### Excerpted data ###

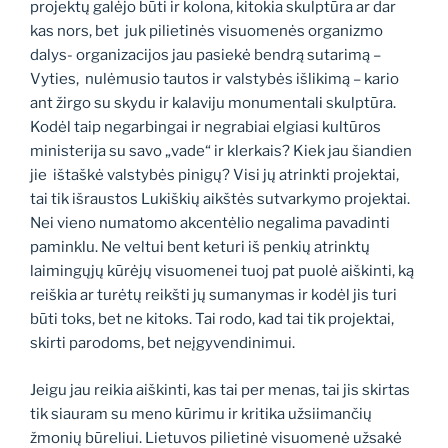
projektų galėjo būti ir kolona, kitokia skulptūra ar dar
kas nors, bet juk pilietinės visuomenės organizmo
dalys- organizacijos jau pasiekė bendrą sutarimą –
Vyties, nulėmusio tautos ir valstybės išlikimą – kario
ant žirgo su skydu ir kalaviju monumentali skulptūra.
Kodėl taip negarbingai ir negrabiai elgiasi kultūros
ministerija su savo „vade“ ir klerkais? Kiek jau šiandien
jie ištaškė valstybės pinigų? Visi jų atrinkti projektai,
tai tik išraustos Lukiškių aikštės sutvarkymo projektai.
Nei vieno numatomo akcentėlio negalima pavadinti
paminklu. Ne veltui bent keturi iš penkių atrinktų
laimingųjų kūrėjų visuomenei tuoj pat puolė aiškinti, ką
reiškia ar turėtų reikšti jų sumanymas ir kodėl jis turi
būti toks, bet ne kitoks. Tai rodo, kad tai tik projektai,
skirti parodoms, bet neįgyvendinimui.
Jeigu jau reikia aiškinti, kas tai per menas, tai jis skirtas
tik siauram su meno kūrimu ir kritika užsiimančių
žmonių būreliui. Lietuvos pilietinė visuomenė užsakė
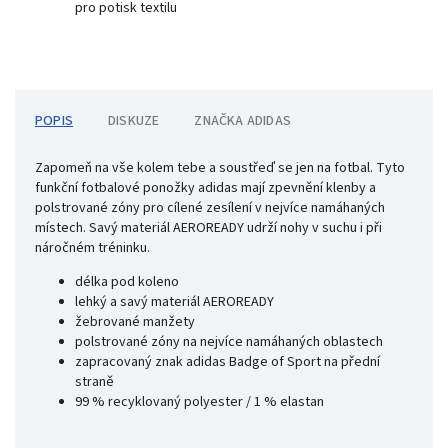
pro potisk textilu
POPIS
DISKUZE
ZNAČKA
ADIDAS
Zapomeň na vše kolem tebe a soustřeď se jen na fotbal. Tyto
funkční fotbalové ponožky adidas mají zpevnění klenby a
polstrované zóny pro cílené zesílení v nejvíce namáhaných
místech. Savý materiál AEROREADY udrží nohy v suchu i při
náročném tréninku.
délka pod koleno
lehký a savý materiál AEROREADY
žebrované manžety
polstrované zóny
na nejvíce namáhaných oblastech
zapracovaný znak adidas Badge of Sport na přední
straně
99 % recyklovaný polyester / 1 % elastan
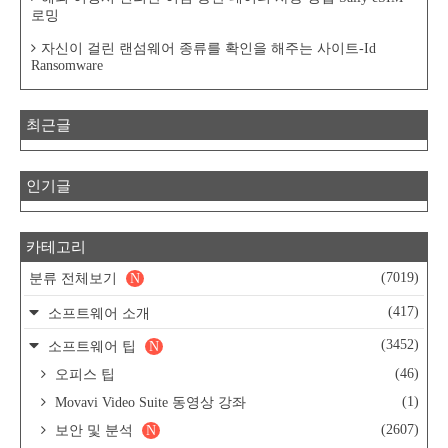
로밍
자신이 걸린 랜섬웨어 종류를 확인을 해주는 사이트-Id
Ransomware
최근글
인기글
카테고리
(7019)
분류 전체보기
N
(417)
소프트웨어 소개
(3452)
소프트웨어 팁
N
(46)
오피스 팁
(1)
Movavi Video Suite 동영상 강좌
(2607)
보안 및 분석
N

###

- _Exercise directions_:
Everything in the data except the pictures must appear in your answer unchanged.

- _Response below_:
projektų galėjo būti ir kolona, kitokia skulptūra ar dar
kas nors, bet juk pilietinės visuomenės organizmo
dalys- organizacijos jau pasiekė bendrą sutarimą –
Vyties, nulėmusio tautos ir valstybės išlikimą – kario
ant žirgo su skydu ir kalaviju monumentali skulptūra.
Kodėl taip negarbingai ir negrabiai elgiasi kultūros
ministerija su savo „vade“ ir klerkais? Kiek jau šiandien
jie ištaškė valstybės pinigų? Visi jų atrinkti projektai,
tai tik išraustos Lukiškių aikštės sutvarkymo projektai.
Nei vieno numatomo akcentėlio negalima pavadinti
paminklu. Ne veltui bent keturi iš penkių atrinktų
laimingųjų kūrėjų visuomenei tuoj pat puolė aiškinti, ką
reiškia ar turėtų reikšti jų sumanymas ir kodėl jis turi
būti toks, bet ne kitoks. Tai rodo, kad tai tik projektai,
skirti parodoms, bet neįgyvendinimui.
Jeigu jau reikia aiškinti, kas tai per menas, tai jis skirtas
tik siauram su meno kūrimu ir kritika užsiimančių
žmonių būreliui. Lietuvos pilietinė visuomenė užsakė
pro potisk textilu
POPIS
DISKUZE
ZNAČKA
ADIDAS
Zapomeň na vše kolem tebe a soustřeď se jen na fotbal. Tyto
funkční fotbalové ponožky adidas mají zpevnění klenby a
polstrované zóny pro cílené zesílení v nejvíce namáhaných
místech. Savý materiál AEROREADY udrží nohy v suchu i při
náročném tréninku.
délka pod koleno
lehký a savý materiál AEROREADY
žebrované manžety
polstrované zóny
na nejvíce namáhaných oblastech
zapracovaný znak adidas Badge of Sport na přední
straně
99 % recyklovaný polyester / 1 % elastan
로밍
자신이 걸린 랜섬웨어 종류를 확인을 해주는 사이트-Id
Ransomware
최근글
인기글
카테고리
(7019)
분류 전체보기
N
(417)
소프트웨어 소개
(3452)
소프트웨어 팁
N
(46)
오피스 팁
(1)
Movavi Video Suite 동영상 강좌
(2607)
보안 및 분석
N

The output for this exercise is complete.